_What to work on:_ I would like each line of the data that holds the word "jornada" copied out.

----------

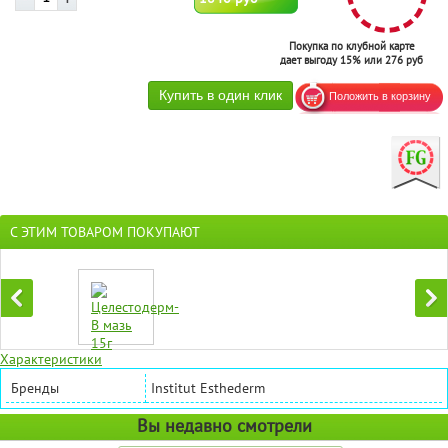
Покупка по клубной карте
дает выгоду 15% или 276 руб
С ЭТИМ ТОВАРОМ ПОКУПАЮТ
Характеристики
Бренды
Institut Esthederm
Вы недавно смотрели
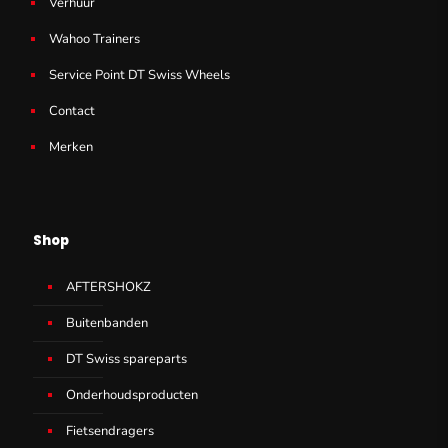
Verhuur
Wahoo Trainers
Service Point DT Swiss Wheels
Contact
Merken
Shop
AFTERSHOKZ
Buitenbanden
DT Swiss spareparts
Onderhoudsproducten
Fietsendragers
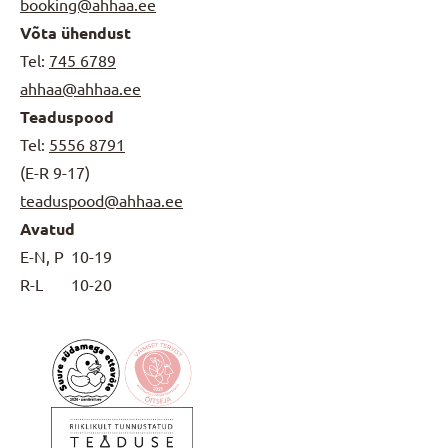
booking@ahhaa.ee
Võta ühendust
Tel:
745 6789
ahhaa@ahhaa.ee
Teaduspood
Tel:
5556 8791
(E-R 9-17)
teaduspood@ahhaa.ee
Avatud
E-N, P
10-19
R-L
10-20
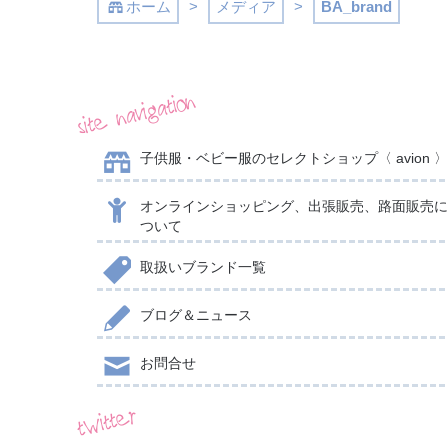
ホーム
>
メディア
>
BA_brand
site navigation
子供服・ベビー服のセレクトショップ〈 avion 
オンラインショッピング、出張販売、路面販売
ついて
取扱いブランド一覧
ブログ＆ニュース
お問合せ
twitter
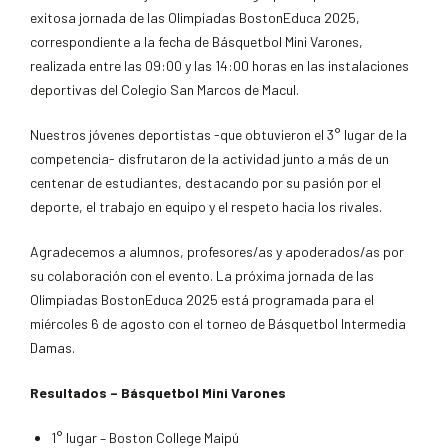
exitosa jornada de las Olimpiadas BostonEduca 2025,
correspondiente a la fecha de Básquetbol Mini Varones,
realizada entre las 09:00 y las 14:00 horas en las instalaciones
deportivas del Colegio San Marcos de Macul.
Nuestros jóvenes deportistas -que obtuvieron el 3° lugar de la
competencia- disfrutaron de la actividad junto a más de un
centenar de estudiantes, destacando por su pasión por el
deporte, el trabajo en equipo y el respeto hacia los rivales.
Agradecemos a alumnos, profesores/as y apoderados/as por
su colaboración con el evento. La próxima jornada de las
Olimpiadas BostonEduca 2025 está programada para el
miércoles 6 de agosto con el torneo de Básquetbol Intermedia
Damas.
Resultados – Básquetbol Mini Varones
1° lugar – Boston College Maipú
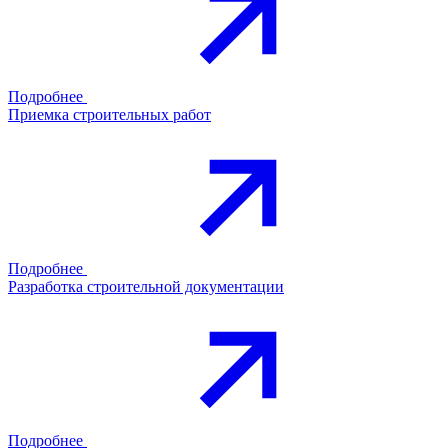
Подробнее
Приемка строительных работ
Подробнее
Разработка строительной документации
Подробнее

----------

_Written reply:_
exitosa jornada de las Olimpiadas BostonEduca 2025,
su colaboración con el evento. La próxima jornada de las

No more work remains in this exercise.